If you've ever lost money on a stock, you've probably wondered if there's a way to make money when stocks fall. There is, and it's called short selling. Even though it seems to be the perfect strategy for capitalizing on declining stock prices, it comes with even more risk than buying stocks the traditional way.
- Shorting stocks is a way to profit from falling stock prices.
- A fundamental problem with short selling is the potential for unlimited losses.
- Shorting is typically done using margin and these margin loans come with interest charges, which you have pay for as long as the position is in place.
- With shorting, no matter how bad a company's prospects may be, there are several events that could cause a sudden reversal of fortunes.
How Shorting Works
The motivation behind short selling stocks is that the investor makes money when the stock price falls in value. This is the opposite of the "normal" process, in which the investor buys a stock with the idea that it will rise in price and be sold at a profit.
Another distinguishing feature of short selling is that the seller is selling a stock that they do not own. That is, they're selling a stock before they buy it. To do that, they must borrow the stock that they're selling from the investment broker. When they do, they sell the stock and wait until it (hopefully) falls in price.
At that time, they can purchase the stock for delivery, then close out the short position at a profit. You may be wondering what happens if the stock price rises and that's an important question. The seller can opt to hold a short position until the stock does fall in price, or they can close out the position at a loss.
Short Selling Risk vs. Reward
A fundamental problem with short selling is the potential for unlimited losses. When you buy a stock (go long), you can never lose more than your invested capital. Thus, your potential gain, in theory, has no limit.
For example, if you purchase a stock at $50, the most you can lose is $50. But if the stock rises, it can go to $100, $500, or even $1,000, which would give a hefty return on your investment. The dynamic is the exact opposite of a short sale.
If you short a stock at $50, the most you could ever make on the transaction is $50. But if the stock goes up to $100, you'll have to pay $100 to close out the position. There's no limit on how much money you could lose on a short sale. Should the price rise to $1,000, you’d have to pay $1,000 to close out a $50 investment position. This imbalance helps to explain why short selling isn't more popular than it is. Wise investors are aware of this possibility.

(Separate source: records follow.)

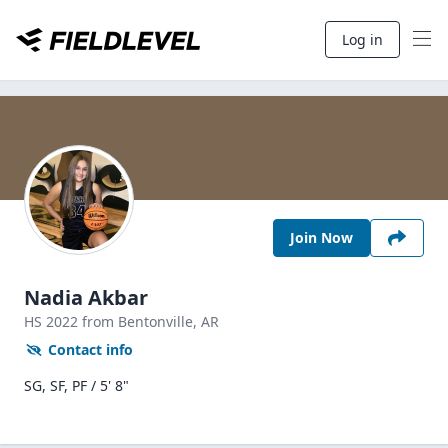
Log in
Join Now
Nadia Akbar
HS
2022
from Bentonville,
AR
Contact info
SG, SF, PF / 5' 8"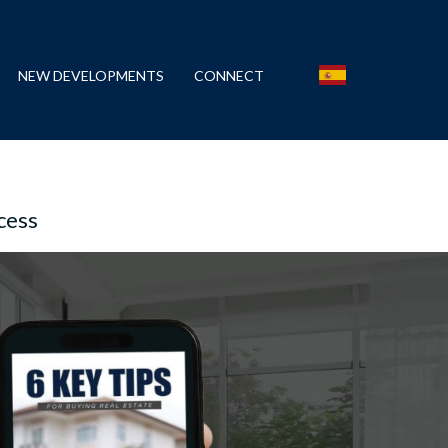
NEW DEVELOPMENTS
CONNECT
cess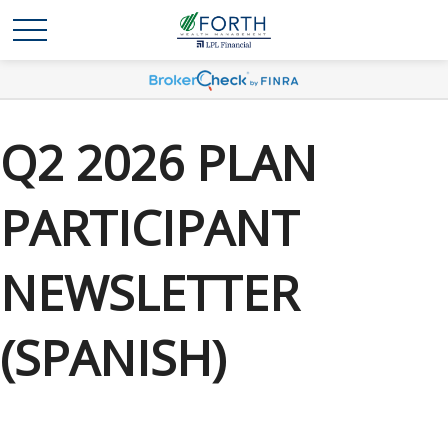
Q2 2026 PLAN
PARTICIPANT
NEWSLETTER
(SPANISH)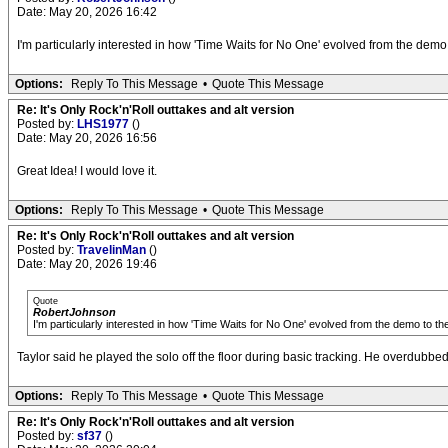
Date: May 20, 2026 16:42
I'm particularly interested in how 'Time Waits for No One' evolved from the demo t
Options:
Reply To This Message
•
Quote This Message
Re: It's Only Rock'n'Roll outtakes and alt version
Posted by:
LHS1977
()
Date: May 20, 2026 16:56
Great Idea! I would love it.
Options:
Reply To This Message
•
Quote This Message
Re: It's Only Rock'n'Roll outtakes and alt version
Posted by:
TravelinMan
()
Date: May 20, 2026 19:46
Quote
RobertJohnson
I'm particularly interested in how 'Time Waits for No One' evolved from the demo to the 
Taylor said he played the solo off the floor during basic tracking. He overdubbed
Options:
Reply To This Message
•
Quote This Message
Re: It's Only Rock'n'Roll outtakes and alt version
Posted by:
sf37
()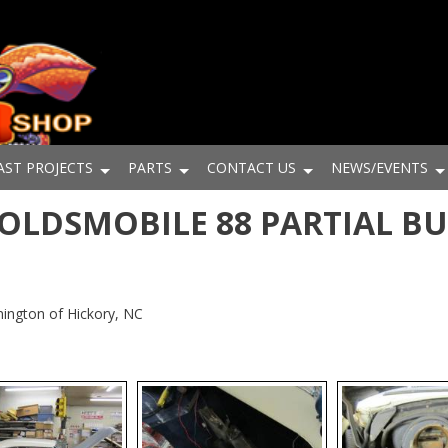
AST PROJECTS
PARTS
CONTACT US
NEWS/EVENTS
6 OLDSMOBILE 88 PARTIAL B
ington of Hickory, NC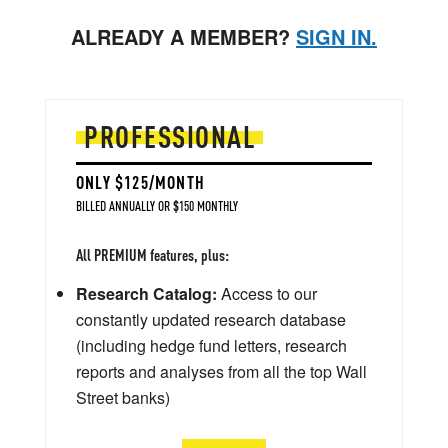
ALREADY A MEMBER?
SIGN IN.
PROFESSIONAL
ONLY $125/MONTH
BILLED ANNUALLY OR $150 MONTHLY
All PREMIUM features, plus:
Research Catalog:
Access to our
constantly updated research database
(including hedge fund letters, research
reports and analyses from all the top Wall
Street banks)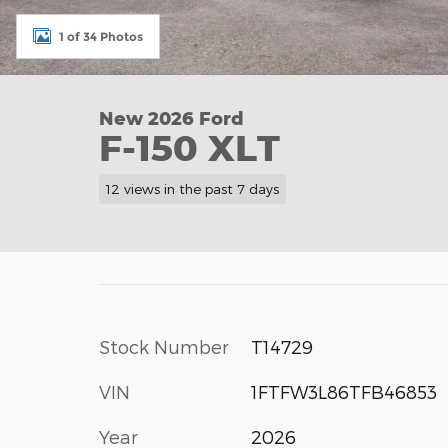
1 of 34 Photos
New 2026 Ford
F-150 XLT
12 views in the past 7 days
Stock Number
T14729
VIN
1FTFW3L86TFB46853
Year
2026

Time Works Against a Short Sale
There's no time limit on how long you can hold a short position on a stock. The problem, however, is that they are typically purchased using margin for at least part of the position. Those margin loans come with interest charges, and you will have to keep paying them for as long as you have your position in place.
The interest charged functions as something of a negative dividend, in that it represents a regular reduction in your equity in the position. If you're paying 5% per year in margin interest, and you hold the short position for five years, you'll lose 25% of your investment just from doing nothing. That stacks the deck against you. You won't be able to sit on a short position forever.
There's more news on the margin front, and it's both good and bad. If the stock that you sell short rises in price, the brokerage firm can implement a "margin call," which is a requirement for additional capital to maintain the required minimum investment. If you can't provide additional capital, the broker can close out the position, and you will incur a loss.
As bad as this sounds, it can function as something of a stop-loss provision. As we've already discussed, potential losses on a short sale are unlimited. A margin call effectively puts a limit on how much loss your position can sustain. The major negative on margin loans is that they enable you to leverage an investment position. While this works brilliantly to the upside, it simply multiplies your losses on the downside.
Brokerage firms typically allow you to margin up to 50% of the value of an investment position. A margin call will usually apply if your equity in the position drops below a certain percentage, generally 25%.
Factors That Can Hamper a Short Sale
No matter how bad a company's prospects may be, there are several events that could cause a sudden reversal of fortunes, and cause the stock price to rise. No matter how much research you do, or what expert opinion you obtain, any one of them could rear its ugly head at any time.
Should it happen while you hold a short position in the stock, you could lose your entire investment or even more. Examples of such situations are:
- The general market could rise significantly, pulling up the price of your stock—despite the weak fundamentals of the company
- The company could be a takeover candidate—just the announcement of a merger or acquisition could cause the price of the stock to skyrocket
- The company could announce the unexpected good news
- A well-known investor could take a large position in the stock, on the opinion that it is undervalued
- The news could break about a major positive development in the company's industry that will cause the stock to rise in price
- Political instability in a certain part of the world might suddenly make your short sale company more attractive
- A change in legislation that affects the company or its industry in a positive way
These are just some examples of events that could unfold that could cause the price of the stock to rise, despite the fact that extensive research indicated that the company was a perfect candidate for a short sale.
The Bottom Line
Investing in stocks in the usual way is risky enough. Short selling should be left to very experienced investors, with large portfolios that can easily absorb sudden and unexpected losses.